El sector de indumentaria atraviesa un comienzo de año complejo. Según el último informe de la Cámara de la Industria de la Indumentaria (CIAI), las ventas registraron una caída interanual del 8,4% durante el primer bimestre de 2026, profundizando una tendencia negativa que ya se extiende por dos años consecutivos.
El relevamiento indica que el 63% de las empresas sufrió una baja en sus ventas, frente a un 30% que logró incrementarlas y un 7% que no registró cambios. Aunque se observa una leve mejora respecto al bimestre anterior, desde la entidad aseguran que la situación sigue siendo crítica.
La principal preocupación del sector continúa siendo la falta de demanda, señalada por 8 de cada 10 empresas. Esta debilidad del consumo impacta directamente en la rentabilidad, ya que limita la posibilidad de trasladar aumentos de costos a los precios: la mitad de las firmas no pudo hacerlo, mientras que un 43% apenas logró aplicar subas parciales.

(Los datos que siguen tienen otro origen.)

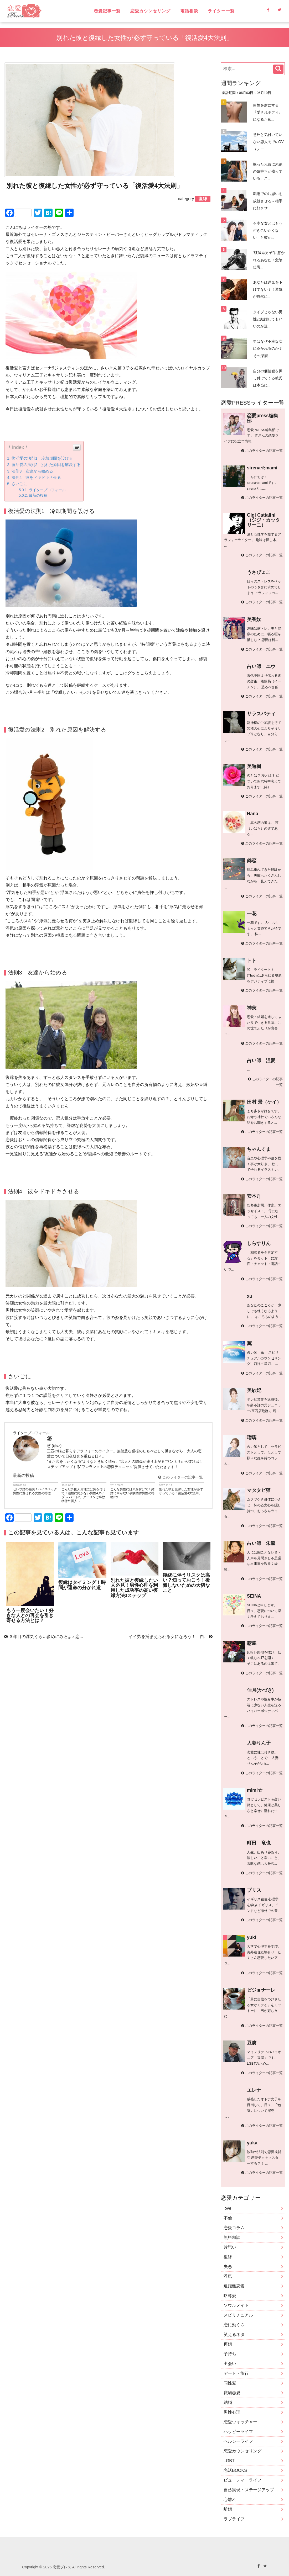  What do you see at coordinates (238, 2431) in the screenshot?
I see `ハッピーライフ` at bounding box center [238, 2431].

Otro dato preocupante es la acumulación de stock. Actualmente, el 50% de las empresas declara tener niveles excesivos de mercadería, el valor más alto desde mediados de 2024, reflejo de la desaceleración en las ventas.
En paralelo, se profundiza el estrés financiero. El informe señala que 8 de cada 10 empresas enfrentan dificultades en la cadena de pagos, mientras que crecen los atrasos, especialmente los ocasionales, que ya alcanzan a 6 de cada 10 firmas.
El deterioro del contexto también comienza a reflejarse en el empleo. Las empresas recurren principalmente a no reemplazar renuncias (25%) y a los despidos, que ya representan el 21% de las medidas adoptadas, en aumento respecto del período anterior.
Las expectativas a corto plazo tampoco muestran señales claras de recuperación. Seis de cada diez empresas creen que las ventas se mantendrán sin cambios en los próximos meses, mientras que solo un 16% espera una mejora.
De este modo, el sector de indumentaria continúa sin encontrar un piso a la caída, en un escenario marcado por el consumo retraído, el aumento de costos y la creciente incertidumbre económica.